Mobile devices are being misused as cash collectors
"To the moon" refers to a phrase used by people in the jargon of cryptocurrency to describe and predict the aspirations for digital currencies.
G DATA mobile security solutions will protect your customers from this malware, which is known as Android.Trojan.MuchSad.A
The popularity of digital currencies is on the increase, as is their attractiveness to malware authors. Until recently, attackers in the mobile sector have been concentrating on sending premium rate SMS messages and devoting themselves to data theft. Experts at G Data SecurityLabs had already predicted that digital currencies would start to be targeted by criminals in the 2013 H2 Mobile MalwareReport. Now they have found evidence that cyber thieves are exploiting unwitting users and their smartphones in the name of cryptocurrency: the trojanised copy contains all the functionality of the original, such as streaming Internet radio, but the infected mobile device's CPU also runs numerous computations for mining Dogecoins.
Introduced by a member of BitcoinTalk and thought to be a joke alternative to Bitcoin, the cryptocurrency Dogecoin has become something of a sensation since early December 2013. In only its first eleven weeks, Doge has now become the fifth largest cryptocurrency, with market capitalisation of over USD 52 million. By comparison, Litecoin stands at around USD 346 million, and the clearly most popular cryptocurrency, Bitcoin, at around USD 6.5 billion.
The manipulated app
At first sight there is no obvious difference to the user between the original app and the manipulated copy in terms of look and functionality. The so-called miner, which creates units of a digital currency through computations, is packed into a manipulated APK file as an add-on function. ("Mining" is the English word for the process.) A digital miner can be thought of as with actual mining: it uses the mobile device's CPU power to create digital currency, in the same way as a mining machine uses the power of its engine to drive the shovel.A look at the software code for the malicious app shows that the methods the attackers are using are ingenious. On the one hand, they encrypt the malware code, which makes it hard for malware analysts to find.
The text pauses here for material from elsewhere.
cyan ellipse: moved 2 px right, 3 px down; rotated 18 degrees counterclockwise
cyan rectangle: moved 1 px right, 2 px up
On the other, they are producing intelligent code: the malicious functionality is put on hold when the user of the smartphone or tablet is using it. When the malicious app is first launched, a service called "Google Service" is initialised. After five seconds, and thereafter every twenty minutes, this checks whether the user is actively using the device. If the device is free – not in use – the malicious app starts to "mine" Dogecoins for the attacker.
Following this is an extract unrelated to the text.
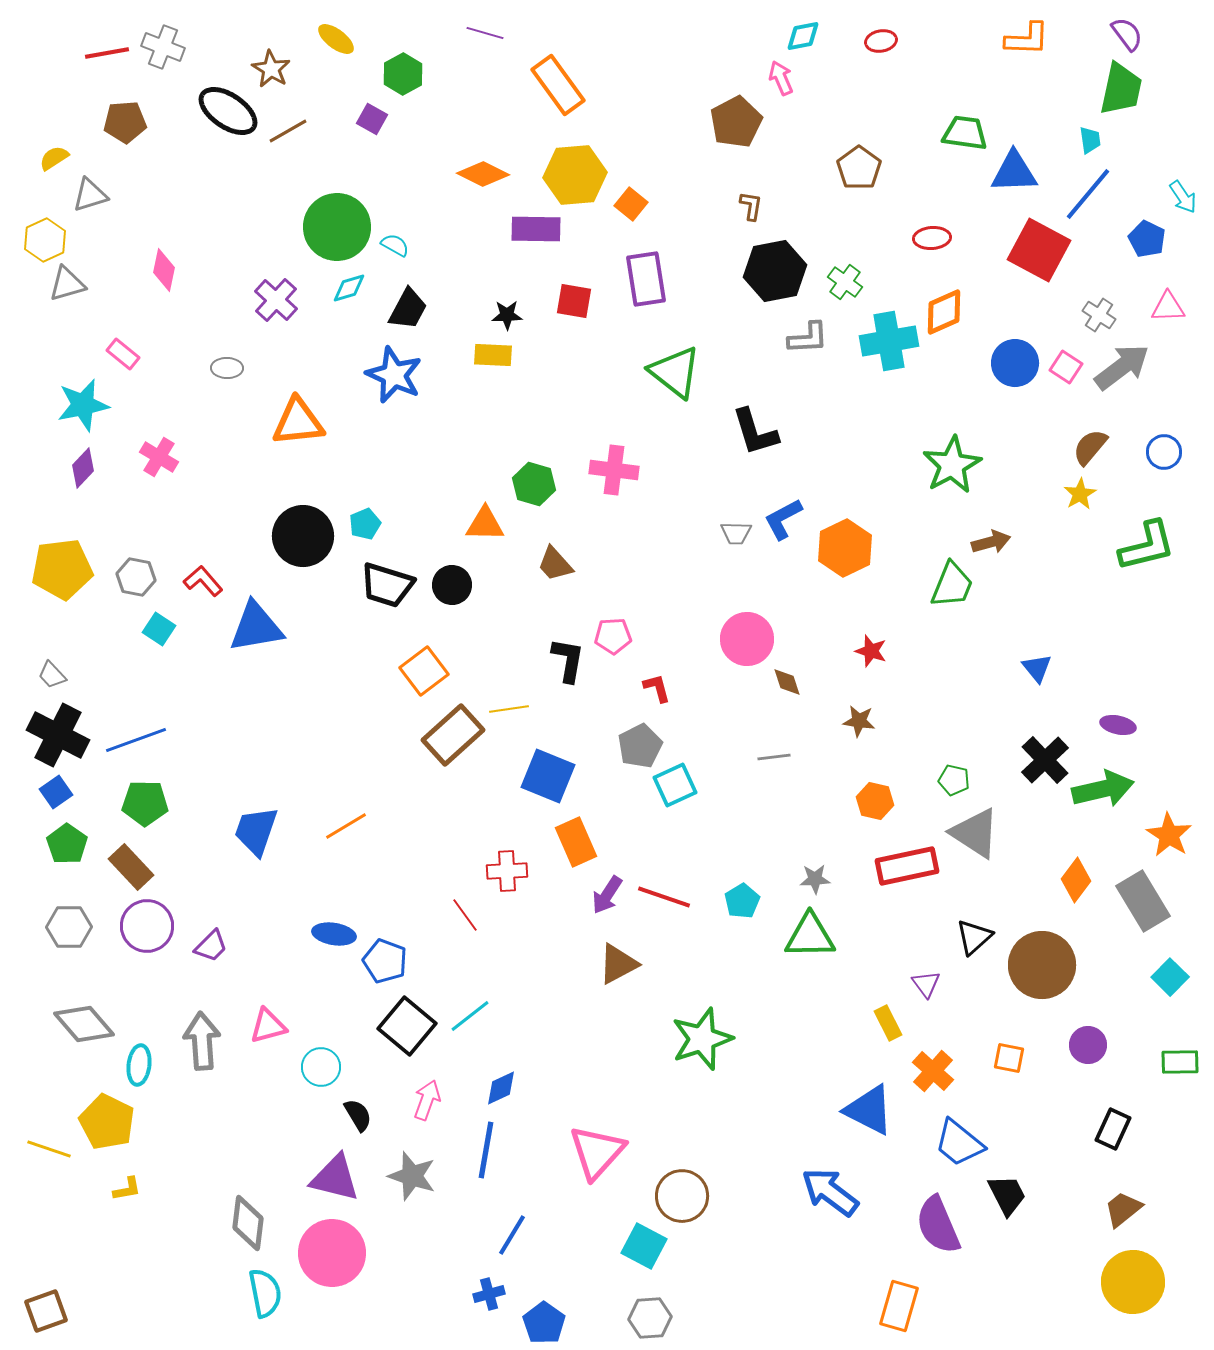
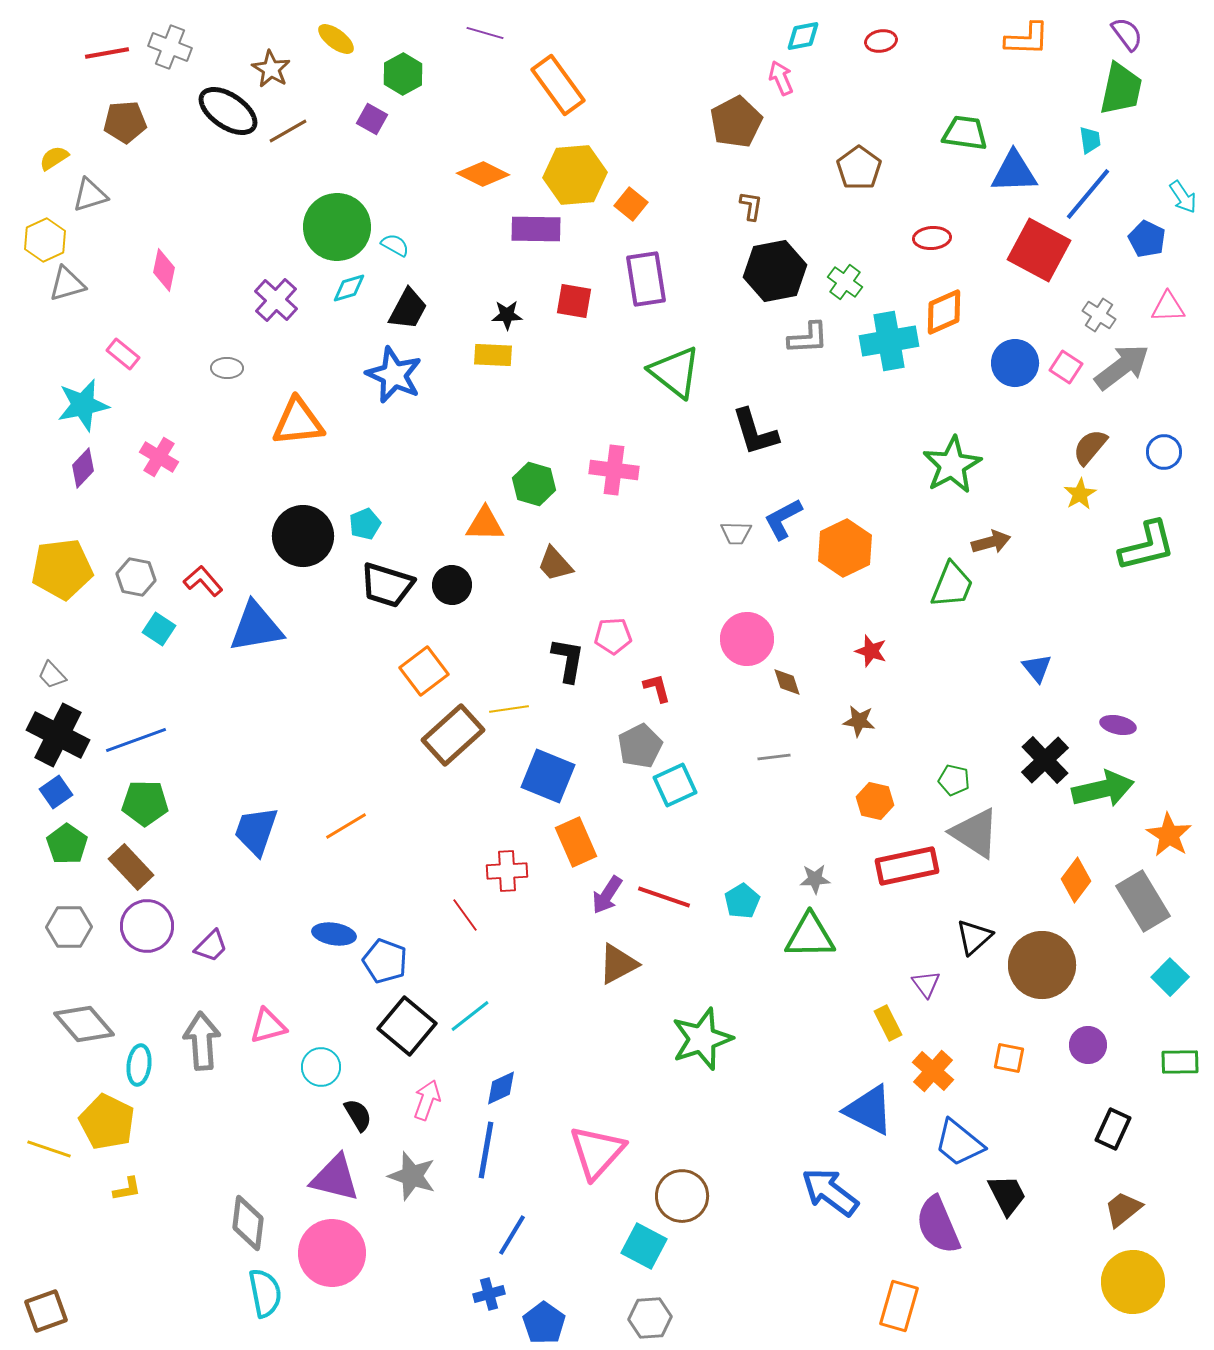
gray cross at (163, 47): moved 7 px right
So far the attacker, whose Dogecoin wallet address can be derived from the source code, has already carried out operations involving 1,853 Dogecoins. This sum was raised in just three days. The Dogecoins collected have a conversion value of about €1.94 (as of 26 February 2014). Even though this only sounds like a small amount, one must not lose sight of the fact that the attacker gets this without actually doing anything and that this amount will continue to increase. The more users install his malicious app and the longer it remains on the devices, the faster the amount will increase. Any increase in the Dogecoin exchange rate could also rapidly improve the yield.
Of course, the performance is subject to fluctuations in the exchange rate for cryptocurrencies. Since the launch of Dogecoin, exchange rates for the currency have increased significantly, peaking in early February. Events surrounding the shutdown of the MtGox platform, for example, led to a drop in the rate, although it was already at a high. (see www.zeit.de/digital/2014-02/bitcoin-boerse-mtgox-waehrung). Before the drop in rates 14 days ago, the 1,853 Dogecoins collected so far were valued at €3.50.
The infected user is left with nothing
The damage that the app can do is diverse. In particular, the high load on the CPU or indeed on multiple CPUs, which varies from device to device, can cause excessive wear and potentially cause the mobile device to malfunction sooner. This damage is irreparable and will very probably be a mystery to the user, not to mention more than annoying.
Furthermore the malicious app generates data traffic. Even though this turns out to be small according to the current analysis, it can give rise to additional costs for users on mobile tariffs that do not have unlimited data volumes. Yet even this expenditure will probably go unnoticed by the user.
The only clues that might quickly raise a user's suspicions are the increased battery usage and the heat from the mobile phone, due to the constant high load at times when the user is not actively using the device. You can even see the battery consumption in the Android system logs. However, the "Google Service" disguise will very probably come into play again here. Barely a single user will question such battery consumption, assuming it is a system process.